WBSをせっかく作ったのに納期に間に合わない


WBS( Work Breakdown Structure)のレシピ
ウォーターフォールシステム開発手法を取れば、工程に対応するdeliverableを定義して、そのdeliverableを構成する部品を作るために対応する作業に分解していきます。WBSは、作業で分解するものではなく、deliverableを管理できる部品単位までに分解し、その分解した要素を作るための、リソース、期間を割り当てるのです。

最小単位のWBS/deliverableを構成する部品


確か、2000年版のPMBOKだったか、deliverableを分解した作業はワークパッケージと称していた記憶もあるけど、一般的にWBSは全体でも一行のWBSでもWBSと言うのは不思議というか、何かWBSに対する理解が誤ったのかもしれないと変な邪推をしてしまうのですが。


最小単位のWBS、ワークパッケージは、一つひとつにたしてそれを作成するための工数を見積もります。単純にその一つのWBSを完了させるために「どのくらいの時間とそれを実現するための人的リソースを必要とするのか。」という情報が必要になります。

最小単位のWBS/deliverableを構成する部品/必要な時間/実現するための人的リソース


最小単位のWBSは、もともと一つのdeliverableだったわけですから最小単位ならいくつか寄せ集めて一つのdeliverableになるわけです。その一つひとつのdeliverableは全部後先なくバラバラに作っても作れるか、若しくは、あるものは作業する順番のある「依存関係」があるかもしれないので、そうした前後関係の有無は明らかにしておかなければいけません。

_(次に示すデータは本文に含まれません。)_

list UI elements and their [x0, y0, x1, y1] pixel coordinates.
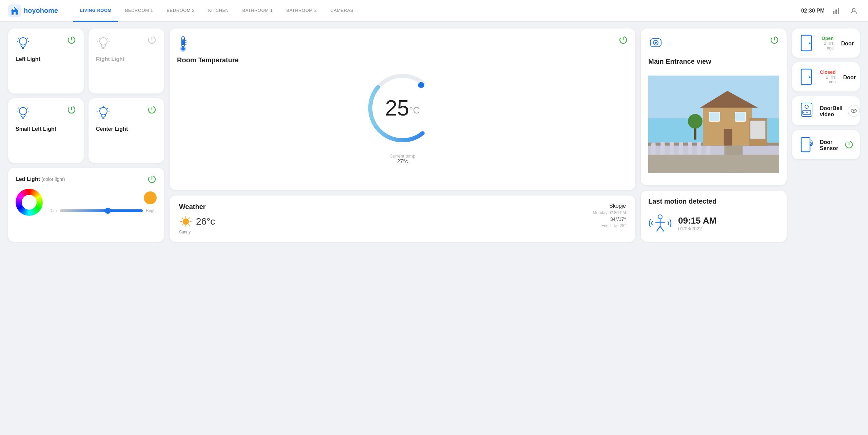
nav-tab-bedroom1[interactable]: BEDROOM 1 [118, 0, 160, 22]
svg-point-102 [809, 43, 811, 44]
temp-center-text: 25°C [385, 96, 420, 121]
door-2-status: Closed [820, 69, 836, 75]
camera-icon [648, 35, 663, 50]
temperature-card: Room Temperature [170, 28, 635, 190]
svg-rect-89 [724, 129, 732, 145]
profile-button[interactable] [848, 5, 860, 17]
temp-title: Room Temperature [177, 56, 628, 64]
door-2-status-col: Closed 2 Hrs ago [820, 69, 836, 84]
svg-line-66 [189, 225, 190, 226]
power-on-icon[interactable] [67, 35, 76, 45]
small-left-light-icon-row [16, 105, 76, 120]
center-light-icon-row [96, 105, 157, 120]
svg-line-68 [182, 225, 183, 226]
power-off-icon[interactable] [147, 35, 157, 45]
center-light-card: Center Light [88, 98, 164, 163]
brightness-slider[interactable] [60, 209, 142, 212]
svg-line-99 [657, 226, 660, 231]
svg-rect-3 [835, 9, 837, 14]
weather-feels: Feels like 28° [593, 223, 626, 228]
door-1-label: Door [841, 41, 854, 47]
doorbell-label-col: DoorBell video [820, 104, 843, 118]
door-2-icon-wrap [798, 68, 815, 86]
nav-tab-bedroom2[interactable]: BEDROOM 2 [160, 0, 201, 22]
power-on-icon-led[interactable] [147, 174, 157, 184]
svg-rect-88 [735, 112, 746, 121]
door-1-status-col: Open 2 Hrs ago [820, 36, 834, 50]
weather-right: Skopje Monday 02:30 PM 34°/17° Feels lik… [593, 203, 626, 228]
weather-title: Weather [179, 203, 215, 211]
stats-button[interactable] [830, 5, 842, 17]
sun-icon [179, 215, 193, 228]
led-header: Led Light (color light) [16, 174, 157, 184]
lights-column: Left Light [8, 28, 164, 242]
nav-tab-bathroom1[interactable]: BATHROOM 1 [235, 0, 279, 22]
svg-line-28 [18, 108, 19, 109]
weather-day: Monday 02:30 PM [593, 210, 626, 215]
nav-tab-living-room[interactable]: LIVING ROOM [73, 0, 118, 22]
small-left-light-card: Small Left Light [8, 98, 84, 163]
logo-area: hoyohome [8, 4, 62, 17]
bulb-icon-2 [16, 105, 31, 120]
svg-line-67 [189, 218, 190, 219]
color-dot [144, 191, 157, 204]
nav-time: 02:30 PM [801, 8, 825, 14]
camera-header [648, 35, 779, 50]
camera-scene [648, 70, 779, 179]
power-on-icon-temp[interactable] [618, 35, 628, 45]
eye-icon [847, 104, 860, 117]
color-wheel[interactable] [16, 189, 43, 216]
svg-rect-87 [709, 112, 720, 121]
door-1-status: Open [820, 36, 834, 41]
doorbell-label: DoorBell video [820, 105, 843, 118]
nav-tab-bathroom2[interactable]: BATHROOM 2 [279, 0, 323, 22]
weather-card: Weather 26°c Sunny [170, 195, 635, 242]
power-on-icon-cam[interactable] [770, 35, 779, 45]
motion-body: 09:15 AM 01/08/2022 [648, 211, 779, 235]
sensor-label-col: Door Sensor [820, 138, 840, 151]
doorbell-eye-btn[interactable] [847, 104, 860, 117]
camera-column: Main Entrance view [641, 28, 787, 242]
svg-line-38 [99, 108, 100, 109]
door-1-icon-wrap [798, 34, 815, 52]
door-1-ago: 2 Hrs ago [820, 41, 834, 50]
nav-tab-cameras[interactable]: CAMERAS [323, 0, 360, 22]
sensor-power[interactable] [844, 140, 854, 149]
right-light-label: Right Light [96, 56, 157, 62]
power-on-icon-3[interactable] [147, 105, 157, 115]
svg-point-6 [19, 38, 27, 45]
svg-rect-116 [801, 138, 810, 152]
motion-title: Last motion detected [648, 198, 779, 205]
door-2-label-col: Door [843, 73, 856, 81]
svg-point-59 [418, 82, 424, 88]
temp-current-label: Current temp [177, 153, 628, 159]
svg-point-60 [183, 219, 189, 225]
weather-condition: Sunny [179, 230, 215, 234]
right-light-card: Right Light [88, 28, 164, 94]
color-wheel-inner [22, 195, 37, 210]
logo-text: hoyohome [24, 7, 58, 15]
svg-rect-1 [13, 8, 15, 10]
bright-label: Bright [146, 208, 157, 213]
motion-person-icon [648, 211, 672, 235]
slider-row: Dim Bright [50, 208, 157, 213]
motion-date: 01/08/2022 [678, 226, 716, 231]
weather-range: 34°/17° [593, 216, 626, 222]
doorbell-icon-wrap [798, 102, 815, 120]
led-light-card: Led Light (color light) Dim [8, 168, 164, 242]
left-light-label: Left Light [16, 56, 76, 62]
nav-tab-kitchen[interactable]: KITCHEN [201, 0, 236, 22]
camera-card: Main Entrance view [641, 28, 787, 185]
temp-circle[interactable]: 25°C [177, 67, 628, 149]
svg-line-29 [27, 108, 28, 109]
camera-feed [648, 70, 779, 179]
svg-point-36 [100, 107, 107, 115]
svg-line-19 [107, 38, 108, 39]
center-column: Room Temperature [170, 28, 635, 242]
led-controls: Dim Bright [16, 189, 157, 216]
led-sublabel-text: (color light) [41, 177, 65, 182]
power-on-icon-2[interactable] [67, 105, 76, 115]
door-open-icon [799, 34, 814, 52]
weather-city: Skopje [593, 203, 626, 209]
logo-icon [8, 4, 21, 17]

最小単位のWBS/deliverableを構成する部品/必要な時間/実現するための人的リソース/前後関係


deliverableはあるタイミングで顧客へ納めるとか、他のシステムへ機能を提供する、だとか、作ったものを必要とする需要に対してリリースしなければなりません。そのリリースする日前に作業を完了しておかなければ引き渡しができないですから、引き渡す日をマイルストーンとして設定し、その日に「引き渡しが完了した」という状態を目指した作業計画を作成することになります。

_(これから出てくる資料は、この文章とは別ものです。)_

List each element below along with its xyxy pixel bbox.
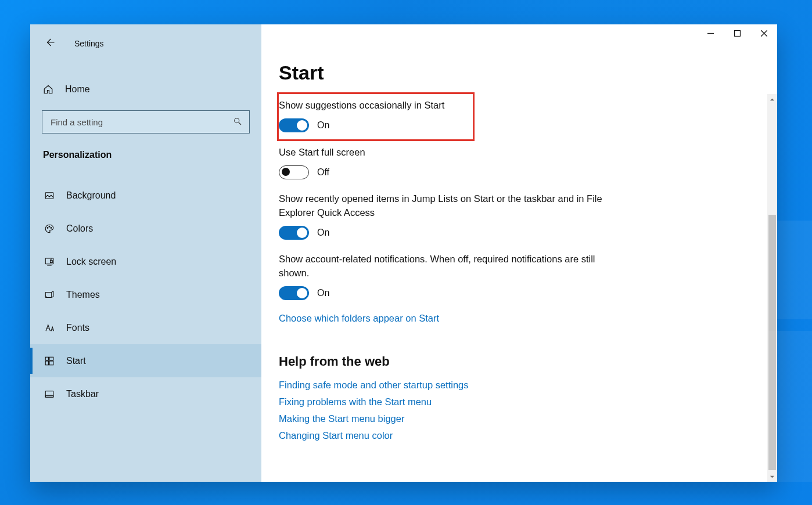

WBSとしては、先の前後関係までで十分なのですが、人は作業をするときに時間軸がないと作業のイメージを組み立てられないので、マイルストーンを軸として日付を入れていきます。通常、日付は一つの項目としてだけで持っていると計画値を実績値で上書きしてしまうことになって、計画と実績のズレを把握することが出来なくなってしまうので、予定と実績の値を分けて保持するのです。

最小単位のWBS/deliverableを構成する部品/必要な時間/実現するための人的リソース/前後関係/予定開始日/予定完了日/実績開始日/実績完了日


ここまでできて、初めてプロジェクトの日付のWBS、所謂、マスタープランが出来たわけです。


で、このままやったら予定どおりにできるの?
そのマスタープランに記載されている作業全てのリソース、それぞれの最小単位のWBSのインプットになる情報が自ら用意できるのであれば、予定どおりに出来るハズです。なぜ、ハズとつけるかと言うと、一つひとつのWBSに対して起きうる、でも起きたら手間のかかる面倒なこと=リスクをどう認識して処理するつもりなのか、そうした備えを受け止めるだけの準備をしているなら、大体は予定どおりにできるでしょう。それでも「大体」とつけざるを得ないのは、未来を占うことは占い師じゃないんだから言い切れない、だけの話です。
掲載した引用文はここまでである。